Dataset entries:
○ ○ ○

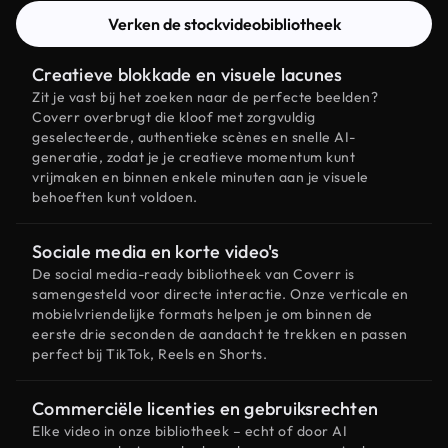
Verken de stockvideobibliotheek
Creatieve blokkade en visuele lacunes
Zit je vast bij het zoeken naar de perfecte beelden?
Coverr overbrugt die kloof met zorgvuldig
geselecteerde, authentieke scènes en snelle AI-
generatie, zodat je je creatieve momentum kunt
vrijmaken en binnen enkele minuten aan je visuele
behoeften kunt voldoen.
Sociale media en korte video's
De social media-ready bibliotheek van Coverr is
samengesteld voor directe interactie. Onze verticale en
mobielvriendelijke formats helpen je om binnen de
eerste drie seconden de aandacht te trekken en passen
perfect bij TikTok, Reels en Shorts.
Commerciële licenties en gebruiksrechten
Elke video in onze bibliotheek – echt of door AI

○ ○ ○

### [What to do]
Aside from the pictures, copy all of the entries exactly.

### [Task response]
Verken de stockvideobibliotheek
Creatieve blokkade en visuele lacunes
Zit je vast bij het zoeken naar de perfecte beelden?
Coverr overbrugt die kloof met zorgvuldig
geselecteerde, authentieke scènes en snelle AI-
generatie, zodat je je creatieve momentum kunt
vrijmaken en binnen enkele minuten aan je visuele
behoeften kunt voldoen.
Sociale media en korte video's
De social media-ready bibliotheek van Coverr is
samengesteld voor directe interactie. Onze verticale en
mobielvriendelijke formats helpen je om binnen de
eerste drie seconden de aandacht te trekken en passen
perfect bij TikTok, Reels en Shorts.
Commerciële licenties en gebruiksrechten
Elke video in onze bibliotheek – echt of door AI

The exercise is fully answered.